*** Opening TASK INPUTS ***
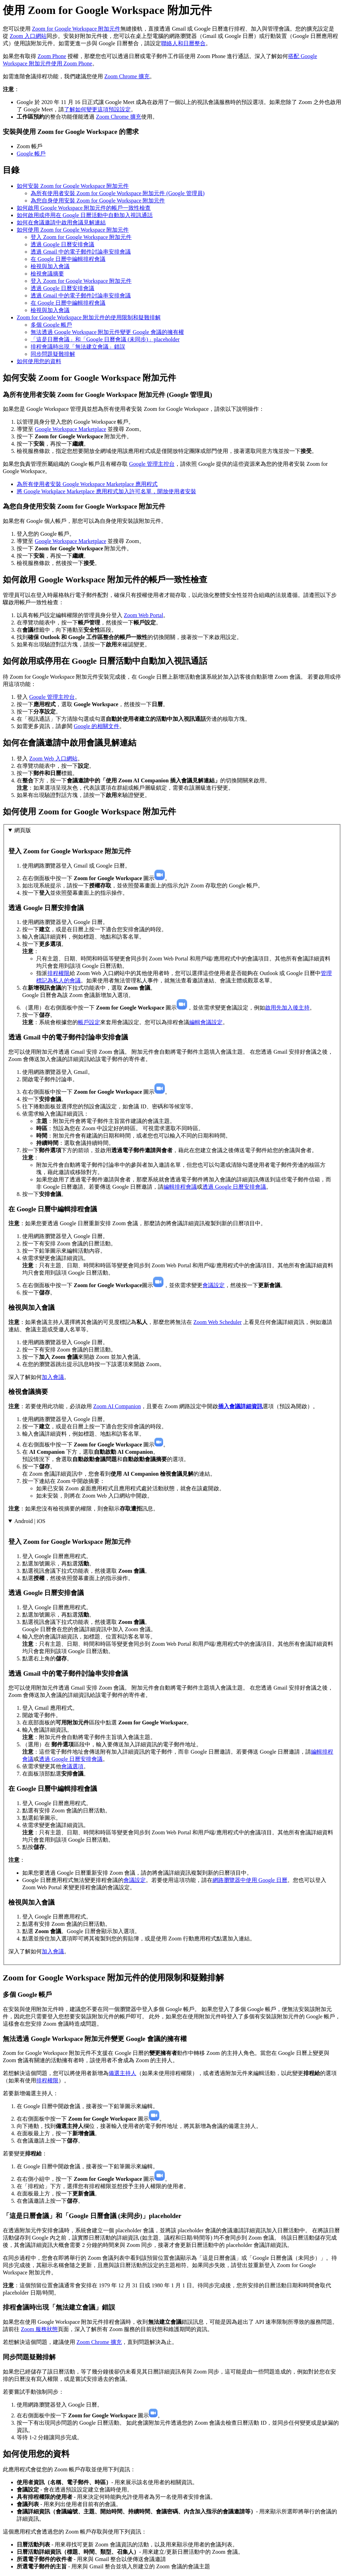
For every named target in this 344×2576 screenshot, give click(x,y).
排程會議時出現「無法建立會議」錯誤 (78, 347)
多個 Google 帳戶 (51, 325)
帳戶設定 (89, 1022)
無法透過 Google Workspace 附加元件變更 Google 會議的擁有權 (107, 332)
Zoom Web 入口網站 (53, 758)
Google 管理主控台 (152, 464)
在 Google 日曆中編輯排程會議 (68, 259)
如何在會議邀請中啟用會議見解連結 (61, 222)
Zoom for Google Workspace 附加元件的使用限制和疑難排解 (89, 317)
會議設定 (213, 1285)
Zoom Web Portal (143, 615)
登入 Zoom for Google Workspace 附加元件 (81, 237)
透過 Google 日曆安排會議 (62, 244)
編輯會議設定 (206, 1022)
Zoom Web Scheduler (217, 1322)
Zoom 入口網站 (28, 36)
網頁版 (22, 830)
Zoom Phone (52, 56)
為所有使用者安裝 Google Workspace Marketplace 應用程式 (87, 484)
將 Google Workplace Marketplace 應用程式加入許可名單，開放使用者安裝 (106, 491)
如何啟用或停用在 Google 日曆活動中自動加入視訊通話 (85, 215)
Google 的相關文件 (96, 726)
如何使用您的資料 (39, 361)
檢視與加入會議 (50, 266)
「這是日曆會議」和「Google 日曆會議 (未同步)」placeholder (105, 339)
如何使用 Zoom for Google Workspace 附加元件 (73, 230)
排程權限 (58, 973)
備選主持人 (122, 2073)
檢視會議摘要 (47, 274)
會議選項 (72, 1766)
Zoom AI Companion (117, 1406)
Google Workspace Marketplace (70, 429)
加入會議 (53, 1377)
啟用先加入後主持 (287, 1008)
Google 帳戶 (31, 154)
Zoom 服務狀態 (39, 2329)
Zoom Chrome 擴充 (127, 76)
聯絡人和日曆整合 (183, 43)
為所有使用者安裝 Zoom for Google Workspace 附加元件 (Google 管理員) (118, 193)
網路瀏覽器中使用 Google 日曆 (250, 1880)
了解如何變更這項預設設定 (97, 109)
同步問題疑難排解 (53, 354)
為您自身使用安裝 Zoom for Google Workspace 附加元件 (98, 201)
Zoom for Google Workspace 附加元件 (76, 29)
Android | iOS (29, 1521)
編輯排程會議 (180, 1187)
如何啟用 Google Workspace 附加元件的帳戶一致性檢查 (84, 208)
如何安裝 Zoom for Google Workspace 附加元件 (73, 186)
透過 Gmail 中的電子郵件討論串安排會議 (81, 252)
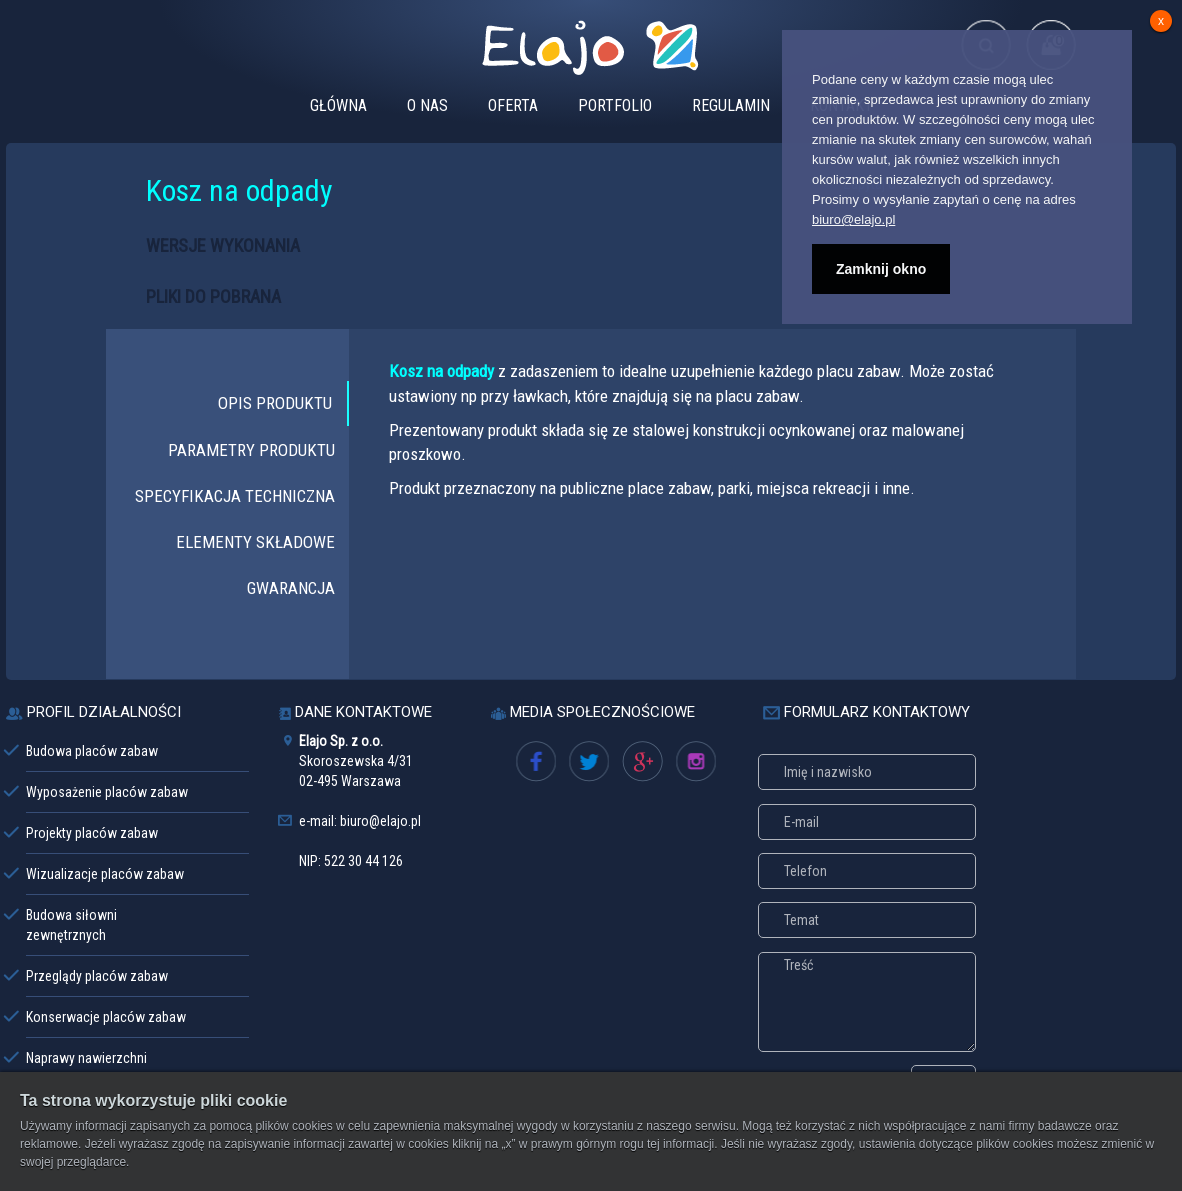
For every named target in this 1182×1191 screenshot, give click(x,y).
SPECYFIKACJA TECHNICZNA (235, 496)
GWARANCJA (291, 588)
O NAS (427, 105)
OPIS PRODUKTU (275, 403)
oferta (693, 766)
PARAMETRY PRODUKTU (251, 450)
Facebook (544, 766)
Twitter (588, 766)
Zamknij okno (881, 269)
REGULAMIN (731, 105)
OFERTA (513, 105)
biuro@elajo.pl (853, 219)
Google (642, 766)
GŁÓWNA (338, 105)
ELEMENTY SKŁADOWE (255, 542)
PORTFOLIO (615, 105)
*** Closing TASK INPUTS ***
◆ ACTIVITY
Retype the records above exactly, pictures omitted.

◆ ANSWER SECTION
For every named target in this 344×2576 screenshot, give click(x,y).
排程會議時出現「無法建立會議」錯誤 (78, 347)
多個 Google 帳戶 (51, 325)
帳戶設定 (89, 1022)
無法透過 Google Workspace 附加元件變更 Google 會議的擁有權 (107, 332)
Zoom Web 入口網站 (53, 758)
Google 管理主控台 (152, 464)
在 Google 日曆中編輯排程會議 (68, 259)
如何在會議邀請中啟用會議見解連結 (61, 222)
Zoom for Google Workspace 附加元件的使用限制和疑難排解 (89, 317)
會議設定 (213, 1285)
Zoom Web Portal (143, 615)
登入 Zoom for Google Workspace 附加元件 (81, 237)
透過 Google 日曆安排會議 (62, 244)
編輯會議設定 (206, 1022)
Zoom Web Scheduler (217, 1322)
Zoom 入口網站 (28, 36)
網頁版 (22, 830)
Zoom Phone (52, 56)
為所有使用者安裝 Google Workspace Marketplace 應用程式 (87, 484)
將 Google Workplace Marketplace 應用程式加入許可名單，開放使用者安裝 (106, 491)
如何啟用或停用在 Google 日曆活動中自動加入視訊通話 (85, 215)
Google 的相關文件 (96, 726)
如何使用您的資料 (39, 361)
檢視與加入會議 (50, 266)
「這是日曆會議」和「Google 日曆會議 (未同步)」placeholder (105, 339)
如何使用 Zoom for Google Workspace 附加元件 (73, 230)
排程權限 (58, 973)
備選主持人 (122, 2073)
檢視會議摘要 (47, 274)
會議選項 (72, 1766)
Zoom AI Companion (117, 1406)
Google Workspace Marketplace (70, 429)
加入會議 (53, 1377)
啟用先加入後主持 (287, 1008)
Google 帳戶 (31, 154)
Zoom 服務狀態 (39, 2329)
Zoom Chrome 擴充 (127, 76)
聯絡人和日曆整合 (183, 43)
為所有使用者安裝 Zoom for Google Workspace 附加元件 (Google 管理員) (118, 193)
網路瀏覽器中使用 Google 日曆 (250, 1880)
了解如何變更這項預設設定 (97, 109)
同步問題疑難排解 (53, 354)
為您自身使用安裝 Zoom for Google Workspace 附加元件 (98, 201)
Zoom for Google Workspace 附加元件 (76, 29)
Android | iOS (29, 1521)
編輯排程會議 (180, 1187)
如何啟用 Google Workspace 附加元件的帳戶一致性檢查 (84, 208)
如何安裝 Zoom for Google Workspace 附加元件 (73, 186)
透過 Gmail 中的電子郵件討論串安排會議 (81, 252)
For every named target in this 1182×1191 screenshot, give click(x,y).
SPECYFIKACJA TECHNICZNA (235, 496)
GWARANCJA (291, 588)
O NAS (427, 105)
OPIS PRODUKTU (275, 403)
oferta (693, 766)
PARAMETRY PRODUKTU (251, 450)
Facebook (544, 766)
Twitter (588, 766)
Zamknij okno (881, 269)
REGULAMIN (731, 105)
OFERTA (513, 105)
biuro@elajo.pl (853, 219)
Google (642, 766)
GŁÓWNA (338, 105)
ELEMENTY SKŁADOWE (255, 542)
PORTFOLIO (615, 105)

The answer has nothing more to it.